The businessman expressed concern that such questions could go too far.

“If you're going to attack everybody in the Democratic Party or the Republican Party, you're going to get out,” he said.

With the trial over, Blanche tried once more to convince Merson to change his mind about the trial in late March. “We strongly object to what is happening in this courtroom,” he said.

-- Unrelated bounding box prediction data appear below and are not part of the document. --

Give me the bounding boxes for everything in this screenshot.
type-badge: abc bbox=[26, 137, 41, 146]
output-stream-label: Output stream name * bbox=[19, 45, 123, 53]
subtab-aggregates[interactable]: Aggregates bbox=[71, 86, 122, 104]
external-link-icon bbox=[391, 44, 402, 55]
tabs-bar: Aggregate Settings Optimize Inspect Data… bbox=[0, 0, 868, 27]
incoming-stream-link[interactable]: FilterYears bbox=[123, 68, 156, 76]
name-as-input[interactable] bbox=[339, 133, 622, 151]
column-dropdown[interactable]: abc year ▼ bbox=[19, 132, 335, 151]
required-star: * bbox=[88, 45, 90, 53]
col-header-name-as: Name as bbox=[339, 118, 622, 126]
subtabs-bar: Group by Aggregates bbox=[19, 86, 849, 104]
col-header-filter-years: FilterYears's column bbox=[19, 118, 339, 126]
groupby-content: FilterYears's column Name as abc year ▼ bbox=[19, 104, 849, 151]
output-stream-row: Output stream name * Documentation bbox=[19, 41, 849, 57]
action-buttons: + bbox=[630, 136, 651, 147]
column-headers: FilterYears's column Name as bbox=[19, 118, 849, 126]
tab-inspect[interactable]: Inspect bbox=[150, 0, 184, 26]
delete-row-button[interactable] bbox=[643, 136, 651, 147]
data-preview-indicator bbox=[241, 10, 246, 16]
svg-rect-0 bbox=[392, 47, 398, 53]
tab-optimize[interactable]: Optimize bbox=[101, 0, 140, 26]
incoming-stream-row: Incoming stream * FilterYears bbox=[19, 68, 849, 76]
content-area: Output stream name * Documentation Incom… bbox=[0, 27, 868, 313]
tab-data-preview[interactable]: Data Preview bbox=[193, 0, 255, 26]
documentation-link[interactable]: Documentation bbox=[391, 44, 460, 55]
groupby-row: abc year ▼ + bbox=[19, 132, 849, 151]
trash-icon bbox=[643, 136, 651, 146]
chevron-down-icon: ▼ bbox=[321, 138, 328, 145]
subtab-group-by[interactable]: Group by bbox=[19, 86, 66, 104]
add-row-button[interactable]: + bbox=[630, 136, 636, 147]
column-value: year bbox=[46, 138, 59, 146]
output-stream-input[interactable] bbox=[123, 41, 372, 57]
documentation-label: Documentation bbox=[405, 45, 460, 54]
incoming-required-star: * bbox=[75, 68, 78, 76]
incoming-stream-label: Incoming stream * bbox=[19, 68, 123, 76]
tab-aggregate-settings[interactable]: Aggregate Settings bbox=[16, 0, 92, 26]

“President Trump is going to be working on this trial for the next two months instead of going on the campaign trail,” Blanch continued, adding, “That's something that shouldn't happen in this country.”

Merson, who had lost patience with Blanche during the trial, urged him to come to the point.

“What is your legal argument?” asked the judge.

“This is my legal argument,” insisted Blanche.

“That's not a legal argument,” the judge concluded.

As Blanche left, someone at the back of the room clapped. It is not clear if the applause is in response to Blanche's comments or something else related.

“Peace among the spectators!” A court official said.

This developing story has been updated.

Marianne Levine in Washington contributed to this report.